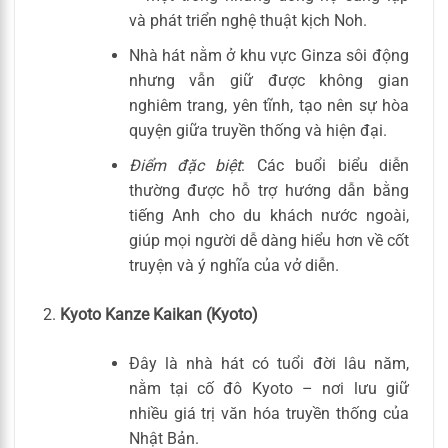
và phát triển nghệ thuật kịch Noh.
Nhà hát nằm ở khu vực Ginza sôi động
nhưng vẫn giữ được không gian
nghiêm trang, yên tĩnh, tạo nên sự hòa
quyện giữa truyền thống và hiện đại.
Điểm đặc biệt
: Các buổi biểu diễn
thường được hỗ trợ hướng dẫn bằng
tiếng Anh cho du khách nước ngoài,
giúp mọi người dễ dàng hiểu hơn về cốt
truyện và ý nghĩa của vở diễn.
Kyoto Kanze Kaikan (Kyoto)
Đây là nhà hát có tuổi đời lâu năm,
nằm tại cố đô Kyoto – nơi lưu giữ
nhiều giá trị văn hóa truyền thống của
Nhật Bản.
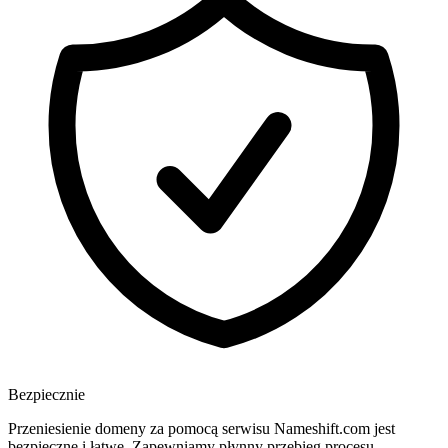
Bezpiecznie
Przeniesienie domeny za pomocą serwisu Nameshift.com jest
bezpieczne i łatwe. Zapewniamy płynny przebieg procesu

┄┄┄┄┄┄┄┄┄┄┄┄┄┄┄┄┄┄┄┄

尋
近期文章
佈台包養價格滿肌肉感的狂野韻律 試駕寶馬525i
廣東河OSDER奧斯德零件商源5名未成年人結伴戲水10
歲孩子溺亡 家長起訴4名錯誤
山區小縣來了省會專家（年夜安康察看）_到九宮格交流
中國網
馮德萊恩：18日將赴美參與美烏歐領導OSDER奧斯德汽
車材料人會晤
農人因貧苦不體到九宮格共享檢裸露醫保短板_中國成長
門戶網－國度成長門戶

┄┄┄┄┄┄┄┄┄┄┄┄┄┄┄┄┄┄┄┄

Problem to solve
In the material above, one part opens with the line containing "và phát triển nghệ thuật kịch Noh." and closes with the line containing "bezpieczne i łatwe.". Write out that part exactly and skip its pictures.

Solution
và phát triển nghệ thuật kịch Noh.
Nhà hát nằm ở khu vực Ginza sôi động
nhưng vẫn giữ được không gian
nghiêm trang, yên tĩnh, tạo nên sự hòa
quyện giữa truyền thống và hiện đại.
Điểm đặc biệt
: Các buổi biểu diễn
thường được hỗ trợ hướng dẫn bằng
tiếng Anh cho du khách nước ngoài,
giúp mọi người dễ dàng hiểu hơn về cốt
truyện và ý nghĩa của vở diễn.
Kyoto Kanze Kaikan (Kyoto)
Đây là nhà hát có tuổi đời lâu năm,
nằm tại cố đô Kyoto – nơi lưu giữ
nhiều giá trị văn hóa truyền thống của
Nhật Bản.
Bezpiecznie
Przeniesienie domeny za pomocą serwisu Nameshift.com jest
bezpieczne i łatwe. Zapewniamy płynny przebieg procesu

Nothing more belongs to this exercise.